## How to complete this task
Of the lines below, write out exactly those from the line with "Сердечники для замков" through the line with "perto os serviços", both included, and skip the rest.

## Material for this task
Start of Block

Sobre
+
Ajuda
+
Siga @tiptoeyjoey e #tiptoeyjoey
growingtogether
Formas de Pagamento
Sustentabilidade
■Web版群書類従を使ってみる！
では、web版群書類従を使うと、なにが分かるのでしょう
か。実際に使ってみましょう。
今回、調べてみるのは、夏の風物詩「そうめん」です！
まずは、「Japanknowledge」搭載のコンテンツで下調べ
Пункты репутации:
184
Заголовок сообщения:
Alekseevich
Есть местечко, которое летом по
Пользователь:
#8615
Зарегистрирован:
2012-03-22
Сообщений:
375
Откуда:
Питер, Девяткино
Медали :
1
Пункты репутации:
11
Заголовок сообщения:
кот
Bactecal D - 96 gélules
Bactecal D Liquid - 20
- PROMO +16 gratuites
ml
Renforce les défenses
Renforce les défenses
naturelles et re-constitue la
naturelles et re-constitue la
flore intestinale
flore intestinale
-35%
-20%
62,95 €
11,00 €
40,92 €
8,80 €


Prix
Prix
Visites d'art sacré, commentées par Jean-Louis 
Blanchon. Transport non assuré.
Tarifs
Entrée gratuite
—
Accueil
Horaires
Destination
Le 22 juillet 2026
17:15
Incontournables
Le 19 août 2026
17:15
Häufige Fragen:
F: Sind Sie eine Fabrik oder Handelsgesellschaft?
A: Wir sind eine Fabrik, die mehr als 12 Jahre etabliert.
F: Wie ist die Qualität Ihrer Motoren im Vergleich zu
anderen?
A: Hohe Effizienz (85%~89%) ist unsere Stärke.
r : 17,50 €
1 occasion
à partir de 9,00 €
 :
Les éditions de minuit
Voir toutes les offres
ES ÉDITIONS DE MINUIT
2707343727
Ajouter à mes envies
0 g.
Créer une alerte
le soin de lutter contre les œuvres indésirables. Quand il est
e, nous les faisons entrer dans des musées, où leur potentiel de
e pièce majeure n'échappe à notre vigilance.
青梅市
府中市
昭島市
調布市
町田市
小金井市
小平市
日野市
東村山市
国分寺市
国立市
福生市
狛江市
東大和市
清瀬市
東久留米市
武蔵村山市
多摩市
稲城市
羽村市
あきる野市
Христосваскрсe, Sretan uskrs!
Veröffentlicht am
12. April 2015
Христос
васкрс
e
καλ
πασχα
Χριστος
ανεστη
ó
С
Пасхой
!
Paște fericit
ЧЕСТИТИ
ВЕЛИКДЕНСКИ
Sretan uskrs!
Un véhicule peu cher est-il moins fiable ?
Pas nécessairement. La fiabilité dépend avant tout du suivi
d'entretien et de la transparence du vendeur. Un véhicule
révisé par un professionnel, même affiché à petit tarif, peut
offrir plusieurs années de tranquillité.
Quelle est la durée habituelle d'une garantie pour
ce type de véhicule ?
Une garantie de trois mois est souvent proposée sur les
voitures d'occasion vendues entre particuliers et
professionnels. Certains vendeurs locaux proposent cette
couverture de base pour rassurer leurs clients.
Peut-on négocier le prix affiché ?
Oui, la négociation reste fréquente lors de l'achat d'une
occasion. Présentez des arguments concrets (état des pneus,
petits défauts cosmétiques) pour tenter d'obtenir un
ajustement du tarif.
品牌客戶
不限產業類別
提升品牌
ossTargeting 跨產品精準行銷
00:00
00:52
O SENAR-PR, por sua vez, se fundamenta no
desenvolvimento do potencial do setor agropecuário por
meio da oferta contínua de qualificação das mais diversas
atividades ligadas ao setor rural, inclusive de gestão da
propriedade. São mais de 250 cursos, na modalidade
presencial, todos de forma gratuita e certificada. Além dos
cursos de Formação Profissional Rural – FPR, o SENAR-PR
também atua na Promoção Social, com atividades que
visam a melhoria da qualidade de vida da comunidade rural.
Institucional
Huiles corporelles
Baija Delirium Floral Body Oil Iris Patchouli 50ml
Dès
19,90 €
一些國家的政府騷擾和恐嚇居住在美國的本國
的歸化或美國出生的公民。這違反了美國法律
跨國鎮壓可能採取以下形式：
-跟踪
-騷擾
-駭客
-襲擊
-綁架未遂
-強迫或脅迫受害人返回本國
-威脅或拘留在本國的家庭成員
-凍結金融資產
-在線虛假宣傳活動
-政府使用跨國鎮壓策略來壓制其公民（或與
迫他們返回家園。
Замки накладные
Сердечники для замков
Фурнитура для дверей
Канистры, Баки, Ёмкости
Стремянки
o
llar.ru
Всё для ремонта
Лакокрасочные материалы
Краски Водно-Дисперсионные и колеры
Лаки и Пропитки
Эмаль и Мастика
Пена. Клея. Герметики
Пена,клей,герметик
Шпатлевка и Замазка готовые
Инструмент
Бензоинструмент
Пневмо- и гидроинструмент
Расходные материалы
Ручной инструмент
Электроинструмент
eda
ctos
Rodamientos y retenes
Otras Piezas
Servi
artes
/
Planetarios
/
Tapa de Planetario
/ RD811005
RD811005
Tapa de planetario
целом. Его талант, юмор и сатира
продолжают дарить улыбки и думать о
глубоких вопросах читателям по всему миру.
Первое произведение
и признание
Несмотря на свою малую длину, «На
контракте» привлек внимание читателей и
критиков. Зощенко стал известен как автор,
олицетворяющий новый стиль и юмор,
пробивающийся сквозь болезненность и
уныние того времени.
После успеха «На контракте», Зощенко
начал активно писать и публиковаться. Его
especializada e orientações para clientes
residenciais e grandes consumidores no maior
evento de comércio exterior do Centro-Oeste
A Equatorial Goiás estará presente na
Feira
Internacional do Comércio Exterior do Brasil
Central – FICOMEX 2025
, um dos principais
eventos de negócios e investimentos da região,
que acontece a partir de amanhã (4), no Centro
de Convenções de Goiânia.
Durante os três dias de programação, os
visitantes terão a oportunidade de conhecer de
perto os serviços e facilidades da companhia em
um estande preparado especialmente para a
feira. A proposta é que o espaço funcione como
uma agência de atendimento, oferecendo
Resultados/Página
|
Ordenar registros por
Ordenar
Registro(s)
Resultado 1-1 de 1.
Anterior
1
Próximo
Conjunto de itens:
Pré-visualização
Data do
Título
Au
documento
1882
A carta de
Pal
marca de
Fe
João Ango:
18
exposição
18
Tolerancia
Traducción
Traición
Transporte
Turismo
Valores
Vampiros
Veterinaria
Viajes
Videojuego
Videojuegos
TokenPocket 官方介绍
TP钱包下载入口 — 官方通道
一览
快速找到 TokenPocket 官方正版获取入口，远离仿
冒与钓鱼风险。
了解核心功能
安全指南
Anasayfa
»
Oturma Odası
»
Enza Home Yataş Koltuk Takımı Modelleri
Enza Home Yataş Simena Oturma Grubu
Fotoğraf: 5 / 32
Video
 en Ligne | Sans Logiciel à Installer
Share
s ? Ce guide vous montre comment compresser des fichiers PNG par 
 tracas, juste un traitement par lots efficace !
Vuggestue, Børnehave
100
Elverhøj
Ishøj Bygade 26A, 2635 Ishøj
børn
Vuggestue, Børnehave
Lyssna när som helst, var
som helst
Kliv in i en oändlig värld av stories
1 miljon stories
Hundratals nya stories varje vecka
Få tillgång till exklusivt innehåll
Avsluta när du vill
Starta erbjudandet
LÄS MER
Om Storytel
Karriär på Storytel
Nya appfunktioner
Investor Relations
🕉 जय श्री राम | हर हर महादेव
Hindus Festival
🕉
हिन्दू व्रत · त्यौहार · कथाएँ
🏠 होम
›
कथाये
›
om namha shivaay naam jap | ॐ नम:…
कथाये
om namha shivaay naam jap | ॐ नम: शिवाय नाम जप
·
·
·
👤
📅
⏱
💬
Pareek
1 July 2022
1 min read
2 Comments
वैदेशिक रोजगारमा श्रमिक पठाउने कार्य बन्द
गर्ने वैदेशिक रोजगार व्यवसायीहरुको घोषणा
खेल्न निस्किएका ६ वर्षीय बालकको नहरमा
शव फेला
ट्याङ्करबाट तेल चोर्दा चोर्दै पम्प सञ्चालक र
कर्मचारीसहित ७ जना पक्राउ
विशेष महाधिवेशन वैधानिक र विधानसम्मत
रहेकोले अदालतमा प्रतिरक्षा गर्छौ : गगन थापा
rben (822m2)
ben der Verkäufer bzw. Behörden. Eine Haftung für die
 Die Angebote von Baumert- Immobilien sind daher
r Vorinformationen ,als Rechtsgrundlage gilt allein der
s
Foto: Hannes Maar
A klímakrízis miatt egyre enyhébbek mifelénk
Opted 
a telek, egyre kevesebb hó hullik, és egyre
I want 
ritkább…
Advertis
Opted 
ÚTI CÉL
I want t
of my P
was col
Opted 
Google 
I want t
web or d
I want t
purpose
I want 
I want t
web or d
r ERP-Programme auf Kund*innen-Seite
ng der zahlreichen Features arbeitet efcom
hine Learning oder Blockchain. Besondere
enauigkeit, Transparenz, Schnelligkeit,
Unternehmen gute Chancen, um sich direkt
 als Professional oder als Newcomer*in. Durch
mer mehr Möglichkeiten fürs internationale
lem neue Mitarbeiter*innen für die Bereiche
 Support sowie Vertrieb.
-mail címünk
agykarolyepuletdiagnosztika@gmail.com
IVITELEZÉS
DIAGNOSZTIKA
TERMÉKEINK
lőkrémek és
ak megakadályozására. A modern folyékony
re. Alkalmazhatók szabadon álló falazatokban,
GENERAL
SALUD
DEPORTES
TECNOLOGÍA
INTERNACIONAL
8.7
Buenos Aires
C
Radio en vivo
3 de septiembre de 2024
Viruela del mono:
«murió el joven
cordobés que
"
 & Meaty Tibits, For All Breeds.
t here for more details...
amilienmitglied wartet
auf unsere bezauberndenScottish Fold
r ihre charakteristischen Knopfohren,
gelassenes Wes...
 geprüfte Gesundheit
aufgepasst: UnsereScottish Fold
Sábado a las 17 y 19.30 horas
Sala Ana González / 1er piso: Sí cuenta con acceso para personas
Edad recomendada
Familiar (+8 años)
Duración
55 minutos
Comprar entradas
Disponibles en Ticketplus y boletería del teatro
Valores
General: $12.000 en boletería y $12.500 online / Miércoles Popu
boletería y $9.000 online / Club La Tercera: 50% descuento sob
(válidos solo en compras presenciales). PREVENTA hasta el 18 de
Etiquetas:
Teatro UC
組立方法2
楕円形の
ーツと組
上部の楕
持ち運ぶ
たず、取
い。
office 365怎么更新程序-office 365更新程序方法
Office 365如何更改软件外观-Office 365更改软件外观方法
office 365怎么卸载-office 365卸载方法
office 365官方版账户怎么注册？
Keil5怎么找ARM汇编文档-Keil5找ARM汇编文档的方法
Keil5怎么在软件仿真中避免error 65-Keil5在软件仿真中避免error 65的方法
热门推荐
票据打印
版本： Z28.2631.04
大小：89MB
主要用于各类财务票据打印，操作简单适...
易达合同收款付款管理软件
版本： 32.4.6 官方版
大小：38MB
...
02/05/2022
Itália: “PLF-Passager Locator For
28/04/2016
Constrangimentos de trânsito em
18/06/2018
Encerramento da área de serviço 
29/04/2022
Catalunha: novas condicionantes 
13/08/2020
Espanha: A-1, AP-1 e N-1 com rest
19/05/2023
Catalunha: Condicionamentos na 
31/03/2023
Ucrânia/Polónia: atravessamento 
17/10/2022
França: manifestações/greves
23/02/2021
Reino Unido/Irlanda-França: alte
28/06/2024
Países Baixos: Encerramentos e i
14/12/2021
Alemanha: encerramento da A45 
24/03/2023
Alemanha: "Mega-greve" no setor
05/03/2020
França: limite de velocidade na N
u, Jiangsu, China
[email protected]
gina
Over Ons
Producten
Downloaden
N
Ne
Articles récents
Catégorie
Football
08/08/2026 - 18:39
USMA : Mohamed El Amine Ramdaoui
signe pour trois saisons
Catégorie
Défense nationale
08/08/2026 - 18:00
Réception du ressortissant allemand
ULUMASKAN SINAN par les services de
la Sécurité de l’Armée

End of Block

## Solution to the exercise
Сердечники для замков
Фурнитура для дверей
Канистры, Баки, Ёмкости
Стремянки
o
llar.ru
Всё для ремонта
Лакокрасочные материалы
Краски Водно-Дисперсионные и колеры
Лаки и Пропитки
Эмаль и Мастика
Пена. Клея. Герметики
Пена,клей,герметик
Шпатлевка и Замазка готовые
Инструмент
Бензоинструмент
Пневмо- и гидроинструмент
Расходные материалы
Ручной инструмент
Электроинструмент
eda
ctos
Rodamientos y retenes
Otras Piezas
Servi
artes
/
Planetarios
/
Tapa de Planetario
/ RD811005
RD811005
Tapa de planetario
целом. Его талант, юмор и сатира
продолжают дарить улыбки и думать о
глубоких вопросах читателям по всему миру.
Первое произведение
и признание
Несмотря на свою малую длину, «На
контракте» привлек внимание читателей и
критиков. Зощенко стал известен как автор,
олицетворяющий новый стиль и юмор,
пробивающийся сквозь болезненность и
уныние того времени.
После успеха «На контракте», Зощенко
начал активно писать и публиковаться. Его
especializada e orientações para clientes
residenciais e grandes consumidores no maior
evento de comércio exterior do Centro-Oeste
A Equatorial Goiás estará presente na
Feira
Internacional do Comércio Exterior do Brasil
Central – FICOMEX 2025
, um dos principais
eventos de negócios e investimentos da região,
que acontece a partir de amanhã (4), no Centro
de Convenções de Goiânia.
Durante os três dias de programação, os
visitantes terão a oportunidade de conhecer de
perto os serviços e facilidades da companhia em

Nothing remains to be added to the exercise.